---- Available data

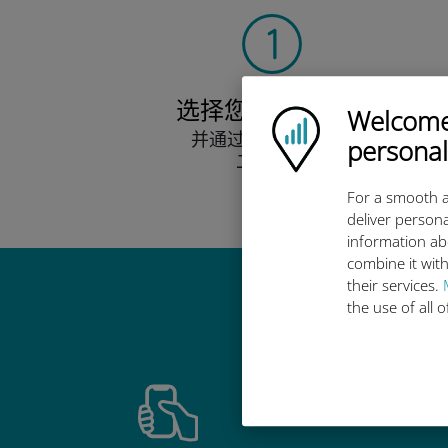
选择您的数据套餐
Welcome!
Ubigi logo
并通过电子邮件接收
personal
二维码。
快点！
For a smooth a
deliver persona
information ab
combine it with
their services.
the use of all 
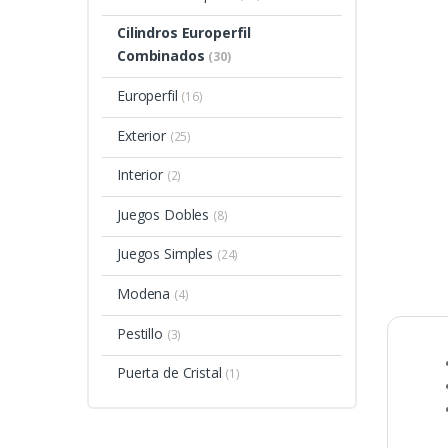
Cilindros Europerfil
Combinados
(30)
Europerfil
(16)
Exterior
(25)
Interior
(2)
Juegos Dobles
(8)
Juegos Simples
(24)
Modena
(4)
Pestillo
(3)
Puerta de Cristal
(1)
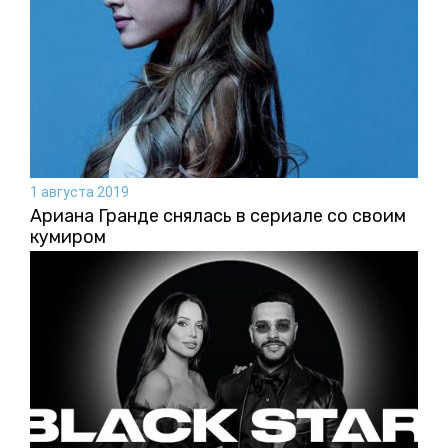
1 августа 2019
Ариана Гранде снялась в сериале со своим
кумиром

--------

### Work request
Each record above needs to be retyped exactly, without any pictures.

### Problem solution
选择您的数据套餐
Welcome!
Ubigi logo
并通过电子邮件接收
personal
二维码。
快点！
For a smooth a
deliver persona
information ab
combine it with
their services.
the use of all 
Cilindros Europerfil
Combinados
(30)
Europerfil
(16)
Exterior
(25)
Interior
(2)
Juegos Dobles
(8)
Juegos Simples
(24)
Modena
(4)
Pestillo
(3)
Puerta de Cristal
(1)
1 августа 2019
Ариана Гранде снялась в сериале со своим
кумиром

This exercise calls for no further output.